Standard Life goes live with RDR adviser charging

Standard Life has gone live with adviser charging on new business into its key post-Retail Distribution Review product suite, meaning that all new business on the Standard Life Wrap and FundZone platforms will be transacted on an adviser charging basis.

Adviser charging will also be available on Standard Life active money self-invested personal pensions and personal pension, with an option to continue with commission-based transactions until the end of the year, where this is agreed with the consumer.
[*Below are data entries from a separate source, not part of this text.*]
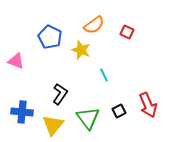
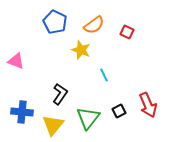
blue pentagon: moved 5 px right, 15 px up
green triangle: rotated 15 degrees clockwise
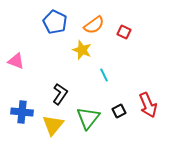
red square: moved 3 px left
yellow star: moved 1 px right
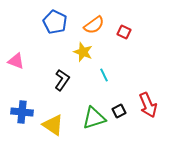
yellow star: moved 1 px right, 2 px down
black L-shape: moved 2 px right, 14 px up
green triangle: moved 6 px right; rotated 35 degrees clockwise
yellow triangle: rotated 35 degrees counterclockwise
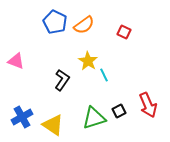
orange semicircle: moved 10 px left
yellow star: moved 5 px right, 9 px down; rotated 12 degrees clockwise
blue cross: moved 5 px down; rotated 35 degrees counterclockwise
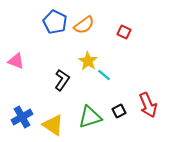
cyan line: rotated 24 degrees counterclockwise
green triangle: moved 4 px left, 1 px up
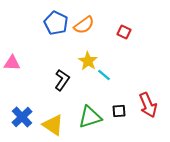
blue pentagon: moved 1 px right, 1 px down
pink triangle: moved 4 px left, 2 px down; rotated 18 degrees counterclockwise
black square: rotated 24 degrees clockwise
blue cross: rotated 15 degrees counterclockwise
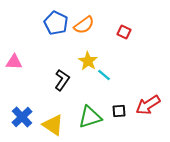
pink triangle: moved 2 px right, 1 px up
red arrow: rotated 80 degrees clockwise
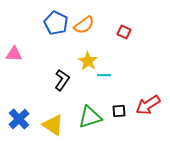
pink triangle: moved 8 px up
cyan line: rotated 40 degrees counterclockwise
blue cross: moved 3 px left, 2 px down
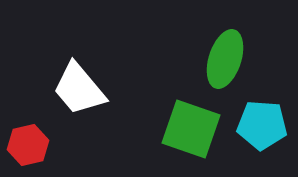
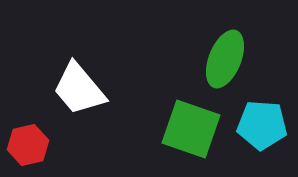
green ellipse: rotated 4 degrees clockwise
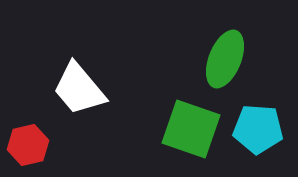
cyan pentagon: moved 4 px left, 4 px down
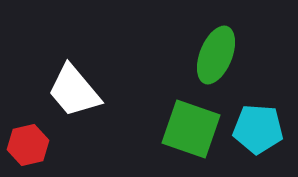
green ellipse: moved 9 px left, 4 px up
white trapezoid: moved 5 px left, 2 px down
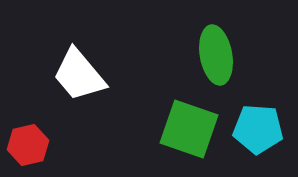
green ellipse: rotated 32 degrees counterclockwise
white trapezoid: moved 5 px right, 16 px up
green square: moved 2 px left
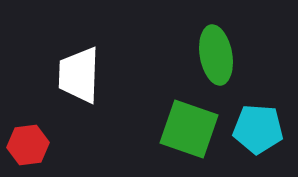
white trapezoid: rotated 42 degrees clockwise
red hexagon: rotated 6 degrees clockwise
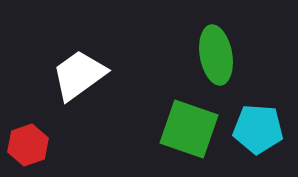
white trapezoid: rotated 52 degrees clockwise
red hexagon: rotated 12 degrees counterclockwise
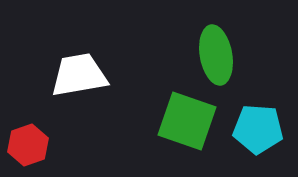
white trapezoid: rotated 26 degrees clockwise
green square: moved 2 px left, 8 px up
Standard Life Retail International Bond and annuities will accept adviser charging from early December.

Quotations for workplace pension schemes starting in 2013 on a consultancy charging basis are also available from today, along with a consultancy charging modeller tool and template client agreement.

Graeme Bold, director for UK retail RDR at Standard Life, said: “We were early in communicating our plans to our adviser partners and have been working hard to support their transition to adviser charging.
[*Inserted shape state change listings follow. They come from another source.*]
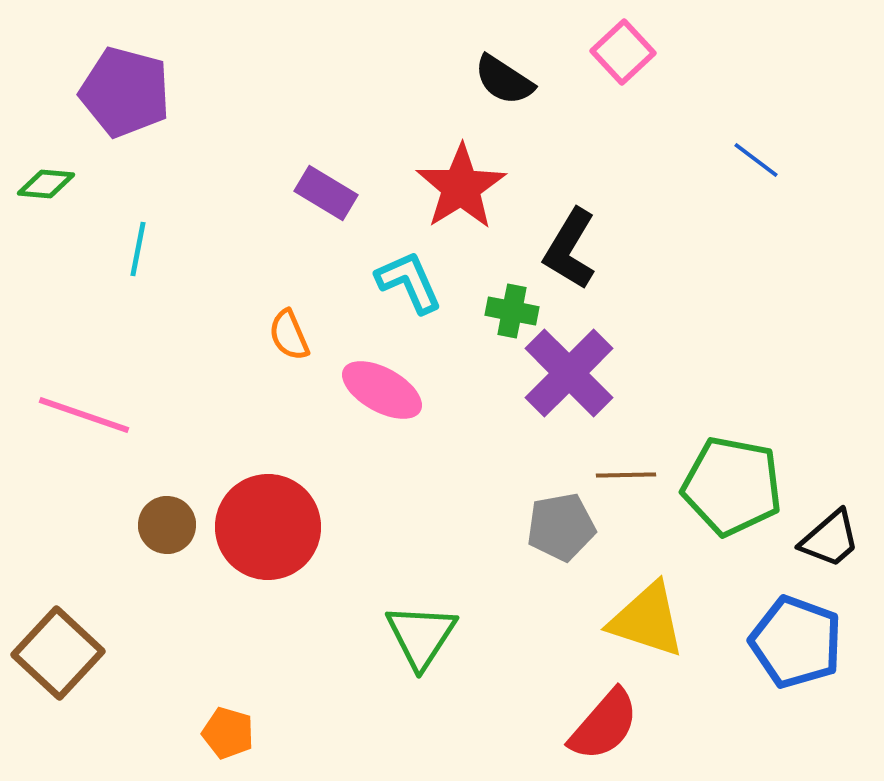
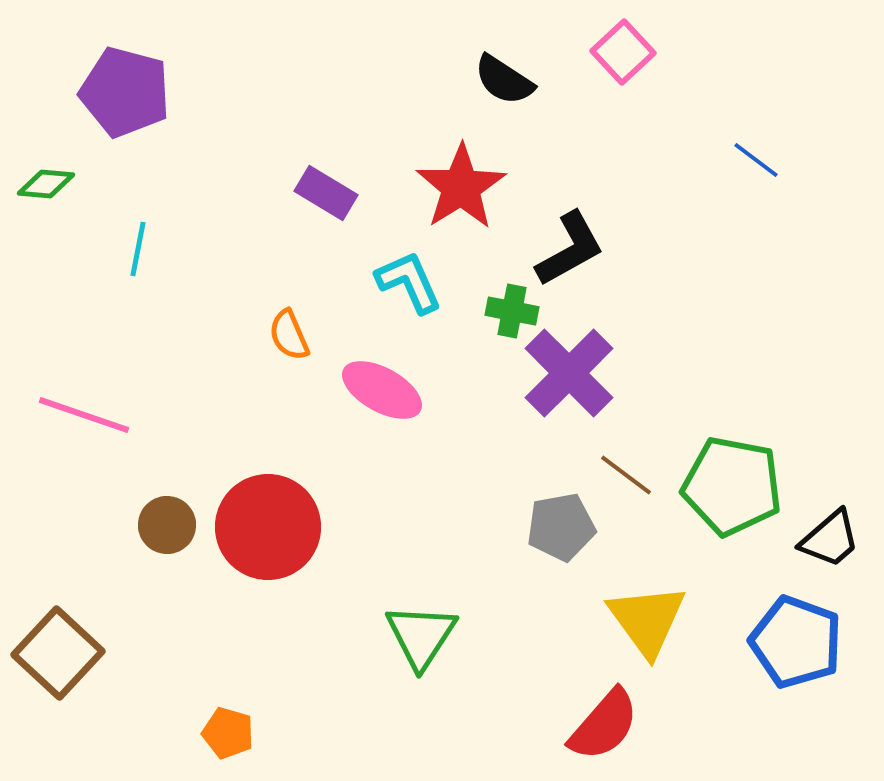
black L-shape: rotated 150 degrees counterclockwise
brown line: rotated 38 degrees clockwise
yellow triangle: rotated 36 degrees clockwise
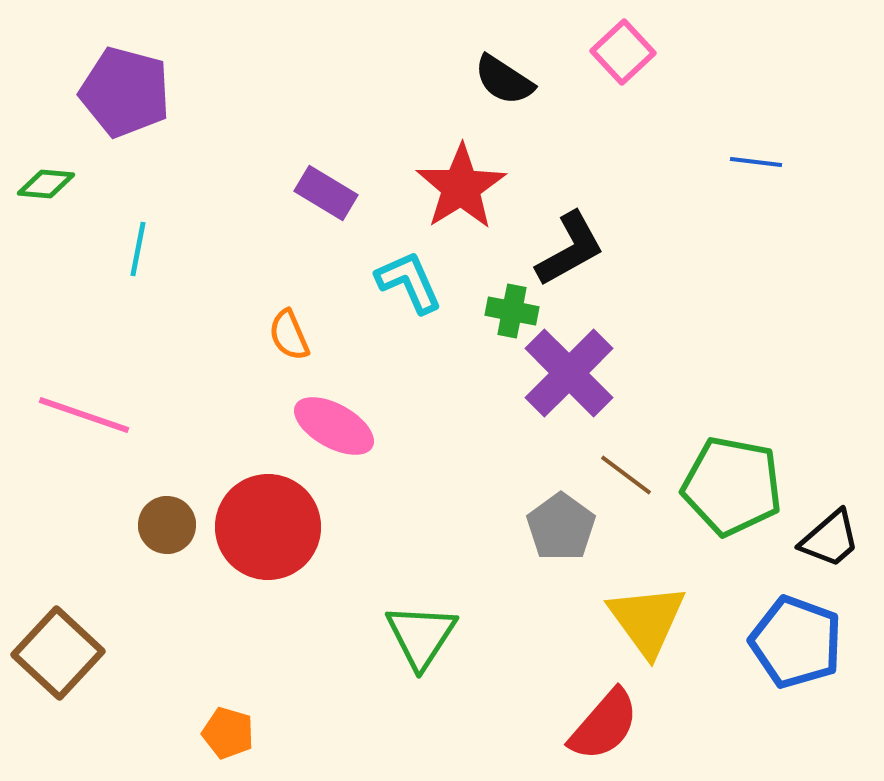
blue line: moved 2 px down; rotated 30 degrees counterclockwise
pink ellipse: moved 48 px left, 36 px down
gray pentagon: rotated 26 degrees counterclockwise
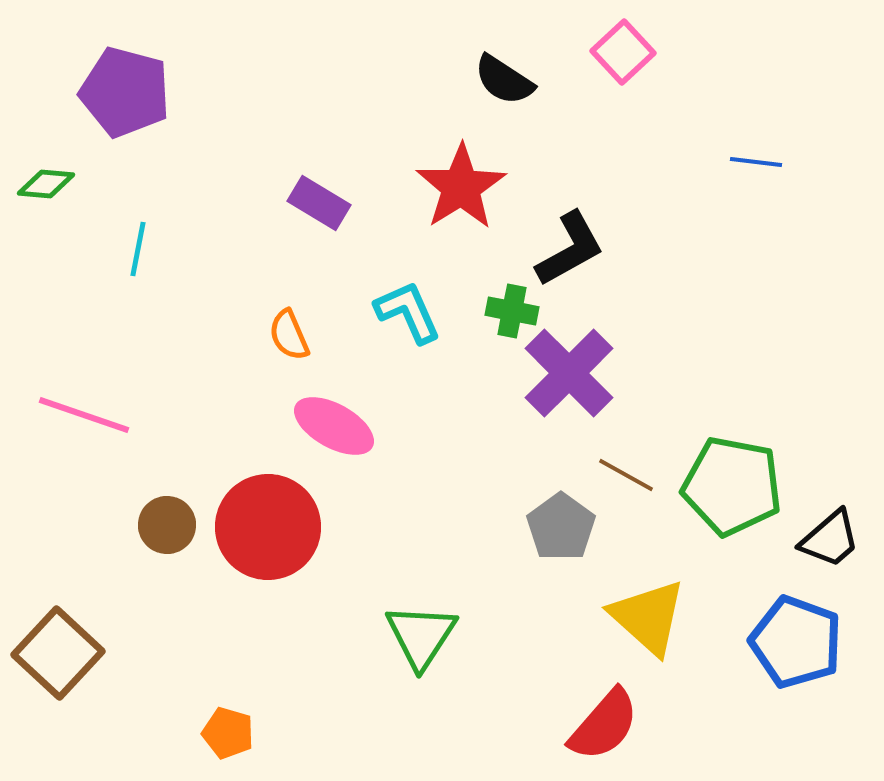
purple rectangle: moved 7 px left, 10 px down
cyan L-shape: moved 1 px left, 30 px down
brown line: rotated 8 degrees counterclockwise
yellow triangle: moved 1 px right, 3 px up; rotated 12 degrees counterclockwise
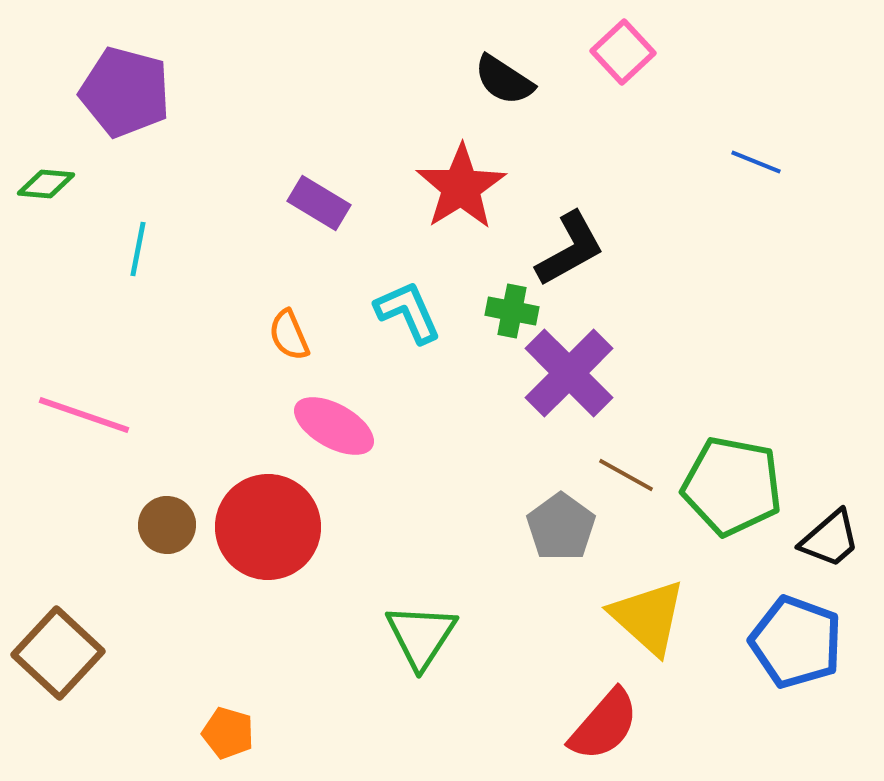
blue line: rotated 15 degrees clockwise
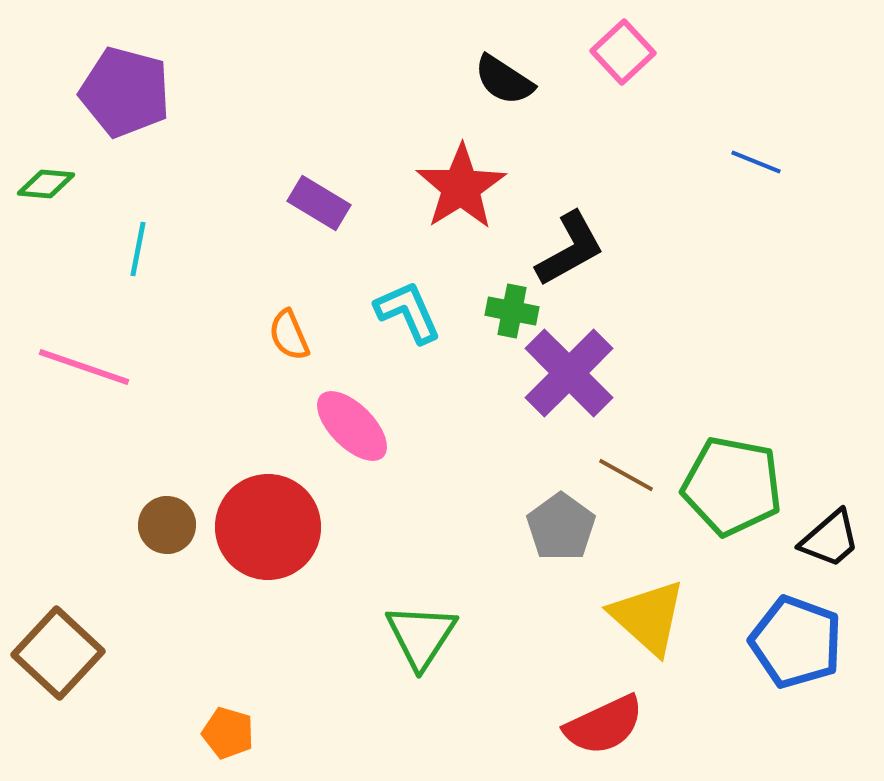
pink line: moved 48 px up
pink ellipse: moved 18 px right; rotated 16 degrees clockwise
red semicircle: rotated 24 degrees clockwise
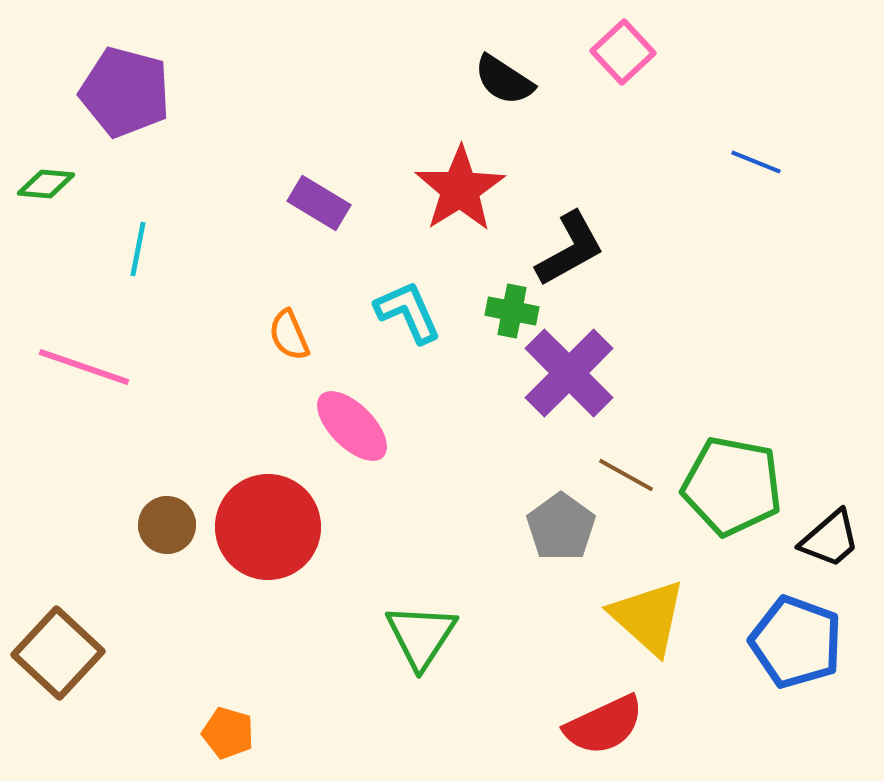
red star: moved 1 px left, 2 px down
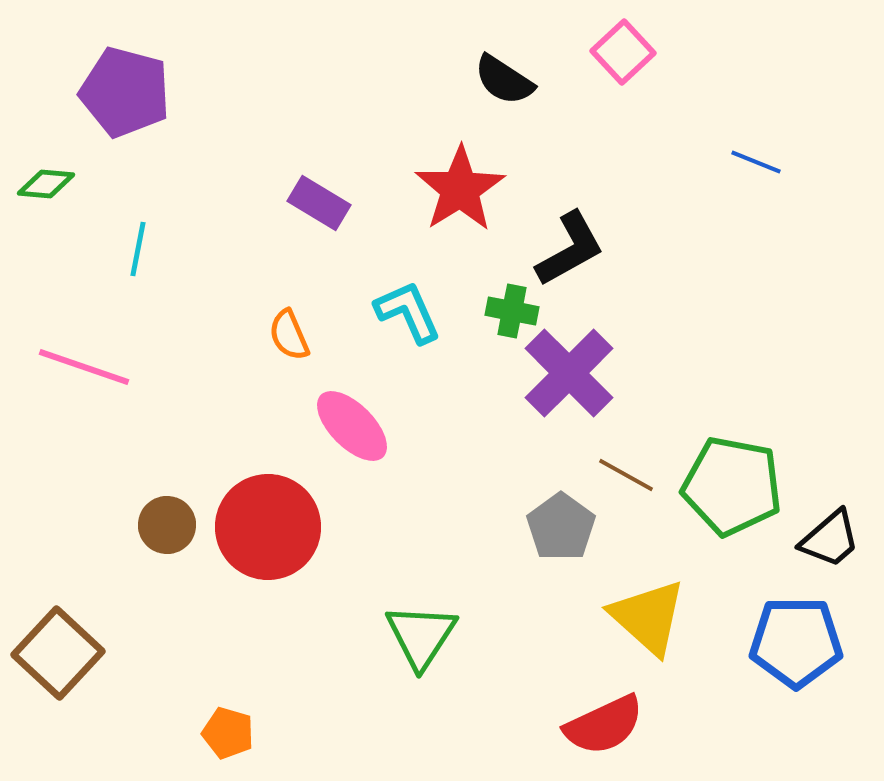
blue pentagon: rotated 20 degrees counterclockwise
“We’re implementing RDR requirements before the end-of-year deadline to help advisers make the operational changes needed to avoid any last minute teething problems which could leave them closed to new business at the start of the new year - typically a busy time for them.

“From speaking to many advisers around the country we know that getting ready early has required additional effort in the short-term. But we believe that effort will now start to pay back as we all prepare for success into next year.”

According to Standard Life, the challenge that advisers face post-RDR will be minimising disruption to their business to allow them to continue to provide a high level of service to clients while maintaining cashflow when their income stream moves away from commission. The challenge for the industry, it said, will be stimulating the demand for financial advice.

Mr Bold said: “Advisers have already rolled up their sleeves and started the hard work of re-shaping their businesses to capitalise on this opportunity, but this work has only just begun and more change may well be on the way.

“Fundamentally client time, service and relationships will be the currency of the successful adviser – and providers will be measured on how they support this.”